恋愛温度、上昇中!

「ふっ、はは!高見さんって面白いねー」

笑い出したのはタレ目。新橋さんも顔を隠して笑い出す。

「あはははは、…ってなにか、おかしな事いいましたか?」


一応、作り笑いを添えてみたけどものすごく下手くそだった。


「ずいぶん義務的な口調だよね、取引先の人と話してるみたいだよ」

澤田さんはまだ笑いながら新橋さんに、なぁ?と同意を求める。


「高見さんは真面目なんだね」


相変わらずの爽やか笑顔。

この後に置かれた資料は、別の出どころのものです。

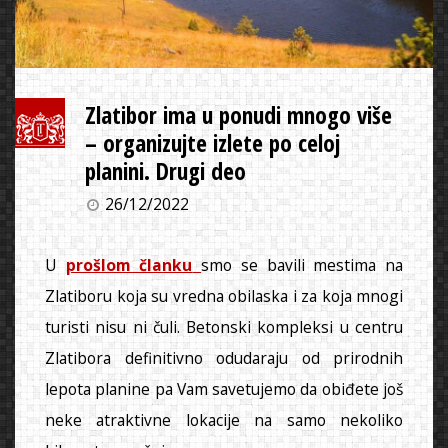
Zlatibor ima u ponudi mnogo više
– organizujte izlete po celoj
planini. Drugi deo
26/12/2022
U
prošlom članku
smo se bavili mestima na
Zlatiboru koja su vredna obilaska i za koja mnogi
turisti nisu ni čuli. Betonski kompleksi u centru
Zlatibora definitivno odudaraju od prirodnih
lepota planine pa Vam savetujemo da obiđete još
neke atraktivne lokacije na samo nekoliko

真面目?最大級の賛辞だ。


「高見さん、A型でしょ?」


タレ目が人懐っこい笑顔を向ける。


「O型ですけど?」

私の血液型を知って何の得があるんだろう。

「えー!そうなんだ、意外!そして俺と一緒♪」

私はタレ目のプチ情報を手に入れた。だからなんなんだ。

「多空は何型だと思う?」

どうでもいいよ!

「さあ…」

私の雰囲気を察してか、新橋さんが苦笑を漏らす。

「澤田は血液型にハマってるんだよ」

そんなものにはまってどうする、タレ目よ!現実を見ろ、と言いたい。